Tuesday, May 1st, 2007
The sink? The beautiful, 95-pound beast of a sink? Yeah – it works. I know because I brushed my teeth in it this morning. I sprayed that gorgeous polished nickel faucet with its first spattering of toothpaste dots. Then carefully wiped it because I’d like the sink to remain pristine for at least 24 hours.
And how do I know it’s 95 pounds, you ask? Because we weighed it. We were debating whether I had the strength to assist in lifting it onto the wall brackets. Darwin said, “Can you lift 40 pounds?” and I said, “Of course.” But I wagered the sink weighed 150 pounds, not 80. So Darwin went and got the bathroom scale, padded it with a piece of styrofoam, and lowered the beast down onto it. 95.0.

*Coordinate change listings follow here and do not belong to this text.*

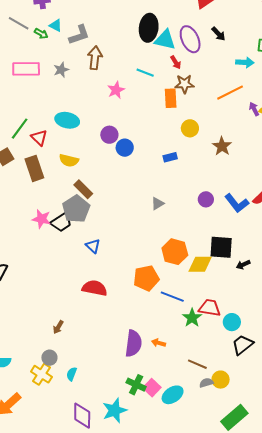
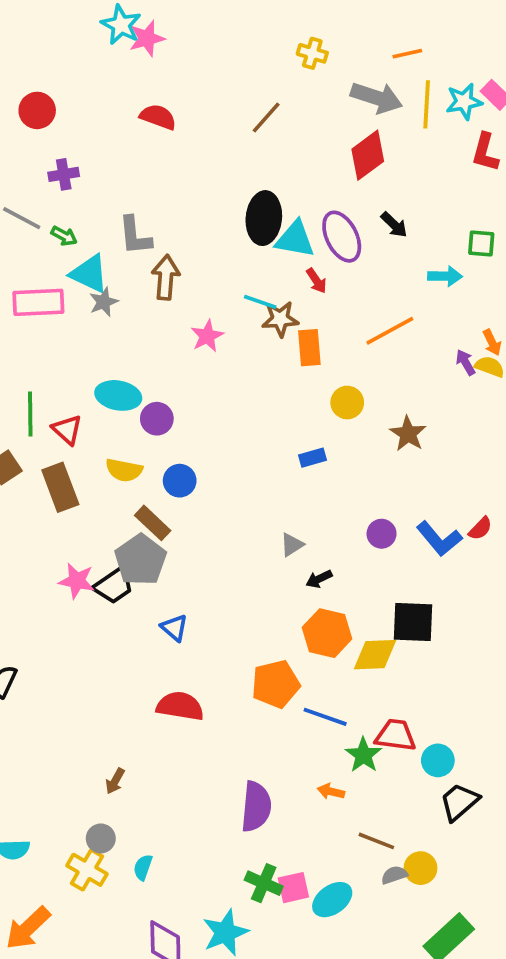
cyan triangle: (56, 25) -> (89, 274), moved, size x1.6
gray L-shape: (79, 35) -> (135, 236), turned 105
brown star: (184, 84) -> (280, 319), moved
orange line: (230, 93) -> (390, 331), moved
green line: (20, 129) -> (30, 414), turned -35
purple circle: (109, 135) -> (157, 419), moved
blue circle: (125, 148) -> (180, 481), moved
black arrow: (243, 265) -> (319, 579), moved
orange arrow: (159, 343) -> (331, 792), moved
pink square: (152, 388) -> (293, 888), turned 36

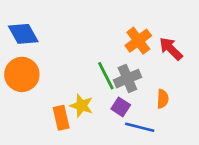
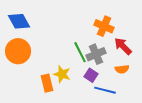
orange cross: (138, 41) -> (104, 26), turned -30
red arrow: (171, 49) -> (123, 46), moved
orange semicircle: (163, 99) -> (122, 69), turned 80

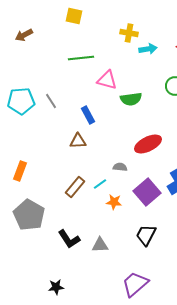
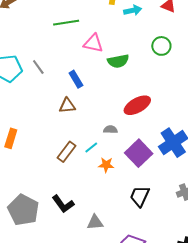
gray pentagon: (29, 215) -> (23, 210), moved
gray triangle: (100, 245) -> (95, 222), moved

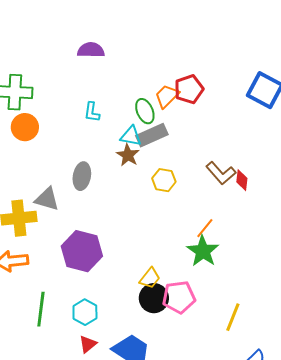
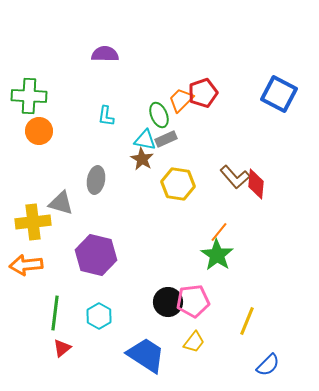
gray rectangle: (152, 135) -> (166, 139), size x0.7
yellow hexagon: (164, 180) -> (178, 184), size x1.4
red diamond: (242, 180) -> (256, 184), size x1.4
yellow trapezoid: (150, 278) -> (194, 342), moved
red triangle: (88, 344) -> (62, 348), moved

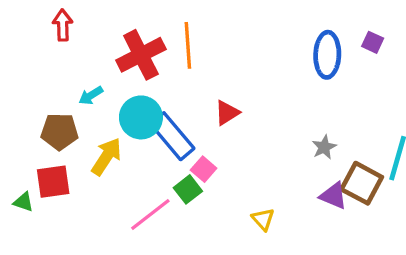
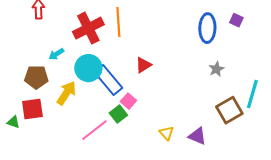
gray star: (324, 147) -> (216, 69), moved
brown square: (362, 183) -> (229, 110), turned 32
purple triangle: (334, 196) -> (197, 136), moved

And yes, I could lift it! My half anyway. We didn’t even have to call in any manly neighbor muscle to help.
The only thing not entirely perfect about the sink is the water lines. Darwin went to Lowe’s yesterday to buy them, but they only had 20-inch lines when we needed 24-inch. He surprised me by installing them for me this morning. What a man, that man of mine.
But the water lines do look slightly insane. They remind me of Steve Urkel’s pants.
But that can be fixed in future. For now, I DON’T CARE! Do you hear me, world? My sink works! I am happy.